As of December 31, 2019 and 2018, the intrinsic value of SARs, and non-vested restricted stock outstanding, exercisable, and vested or expected to vest was $8.9 million and $7.9 million, respectively.  During 2019, 2018, and 2017, the total intrinsic value of options and SARs exercised was $1.9 million, $3.0 million, and $3.8 million, respectively.  As of December 31, 2019, there was $2.7 million of total unrecognized compensation cost related to non-vested SARs and restricted stock awards.  This cost is expected to be recognized over a weighted-average period of 1.8 years.

The weighted-average grant date fair values of options, SARs, and restricted stock awards granted in 2019, 2018, and 2017 were $58.27, $69.38, and $44.93 per share, respectively.  Under the fair value-based method of accounting for stock-based compensation cost, Farmer Mac recognized compensation expense of $2.3 million, $2.5 million, and $2.7 million during 2019, 2018, and 2017, respectively.  
The fair values of stock options and SARs were estimated using the Black-Scholes option pricing model based on the following assumptions:

Table 9.4
 For the Year Ended December 31,
 201920182017
Risk-free interest rate2.5%  2.7%  2.3%  
Expected years until exercise6 years6 years6 years
Expected stock volatility33.8%  33.0%  34.8%  
Dividend yield3.4%  2.7%  2.4%  

The risk-free interest rates used in the model were based on the U.S. Treasury yield curve in effect at the grant date.  Farmer Mac used historical data to estimate the timing of option exercises and stock option cancellation rates used in the model.  Expected volatilities were based on historical volatility of Farmer Mac's Class C non-voting common stock.  The dividend yields were based on the expected dividends as a percentage of the value of Farmer Mac's Class C non-voting common stock on the grant date.

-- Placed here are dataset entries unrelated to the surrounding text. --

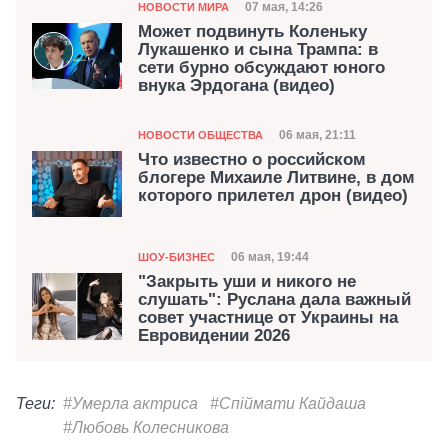
Категория
Дата публикации
07 мая, 14:26
НОВОСТИ МИРА
Может подвинуть Коленьку
Лукашенко и сына Трампа: в
сети бурно обсуждают юного
внука Эрдогана (видео)
Категория
Дата публикации
06 мая, 21:11
НОВОСТИ ОБЩЕСТВА
Что известно о российском
блогере Михаиле Литвине, в дом
которого прилетел дрон (видео)
Категория
Дата публикации
06 мая, 19:44
ШОУ-БИЗНЕС
"Закрыть уши и никого не
слушать": Руслана дала важный
совет участнице от Украины на
Евровидении 2026
Теги:
#Умерла актриса
#Спіймати Кайдаша
#Любовь Колесникова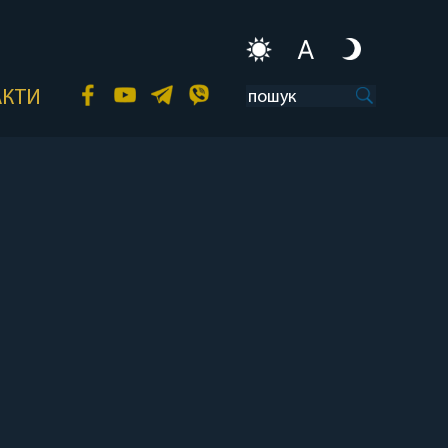
A
АКТИ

Because restricted stock awards will be issued upon vesting regardless of the stock price, expected stock volatility is not considered in determining grant date fair value.  Restricted stock awards also accrue dividends which are paid at vesting.  The weighted-average grant date fair value of the restricted stock awarded in 2019, 2018, and 2017 was $80.51, $84.03, and $59.79 per share, respectively, which is based on the closing price of the stock on the date granted.

Capital Requirements

Farmer Mac is required to comply with the higher of the minimum capital requirement and the risk-based capital requirement. As of both December 31, 2019 and 2018, the minimum capital requirement was greater than the risk-based capital requirement. Farmer Mac's ability to declare and pay dividends could be restricted if it fails to comply with applicable capital requirements.

As of December 31, 2019, Farmer Mac's minimum capital requirement was $618.8 million and its core capital level was $815.4 million, which was $196.6 million above the minimum capital requirement as of that date. As of December 31, 2018, Farmer Mac's minimum capital requirement was $545.0 million and its core capital level was $727.6 million, which was $182.6 million above the minimum capital requirement as of that date.
In accordance with FCA's rule on Farmer Mac's capital planning, and as part of Farmer Mac's capital plan, Farmer Mac has adopted a policy for maintaining a sufficient level of Tier 1 capital (consisting of retained earnings, paid-in-capital, common stock, and qualifying preferred stock) and imposing restrictions on Tier 1-eligible dividends and any discretionary bonus payments in the event that this capital falls below specified thresholds.